LTE Blog

Mar 29, 2016

Solving Water Quality Quandaries with LTE

By: Eran Eshed

Following recent developments in Flint, Michigan, it is no surprise that the issue of monitoring the quality of public water supplies has found itself under the microscope.

In 2014, the city transferred its water supply to draw from the Flint River in order to balance the city budget deficit. What wasn’t known until a year and a half later was that, due to a failure to provide corrosion control measures, city residents had been exposed to water tainted by high levels of lead.

Since the news broke, the crisis in Flint has drawn international attention, led to extreme water rationing, and forced residents to rely on emergency aid and charity. To add insult to injury, there is also a chance that the affected taxpayers will have to foot the bill to fix the problem.

As the global population continues to move into urban centers, monitoring water quality at treatment facilities has become more important than ever. Simultaneously, fixing an error in hindsight is proving incredibly dangerous and equally costly.

Thanks to 4G LTE connectivity, government bodies responsible for maintaining clean water have a solution in sight. Water monitoring solutions can supply real-time data feeds, and can actually help cash-strapped city and state governments cut overall costs.

Providing a stronger level of connectivity than Wi-Fi or 3G, LTE networks will allow water sensors the bandwidth to transfer data in real-time — at all times — through to the proper channels without a break in service.
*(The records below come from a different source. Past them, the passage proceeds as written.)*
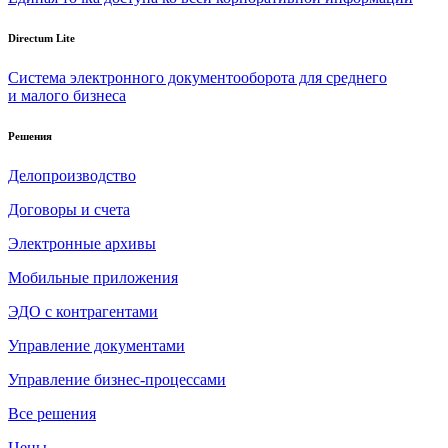
Directum Lite
Система электронного документооборота для среднего
и малого бизнеса
Решения
Делопроизводство
Договоры и счета
Электронные архивы
Мобильные приложения
ЭДО с контрагентами
Управление документами
Управление бизнес-процессами
Все решения
Цены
LTE coverage also operates in a radius that vastly outpaces alternative technologies, meaning that sensors spanning across entire cities can function on one network rather than relying on patching numerous disparate towers together. This results in a decrease in downtime and a more efficient water monitoring process.

The high performance 4G LTE chipsets required to connect water sensors to enable this process are cost effective and – crucially – able to provide up to ten years of battery life. This means that water monitoring agencies can employ a network of water sensors able to check quality around-the-clock. Any indication that a toxin has entered the water supply, will alert officials immediately to begin measures to inform the public and provide alternative water supplies. The potential cost-savings that can be achieved by implementing such a network, will mean that cities are no longer forced to choose between paying bills and providing healthy drinking water for their citizens.

Providing people with healthy drinking water will continue to be of vital importance as our global population continues to rise and shift into cities, increasing the number of people that treatment facilities are responsible for keeping safe. We stand at a pivotal moment where we can effectively begin to transition to processes that are not only benefitting our physical health but our financial health as well. 4G LTE is providing us an opportunity to make the world a safer place to live.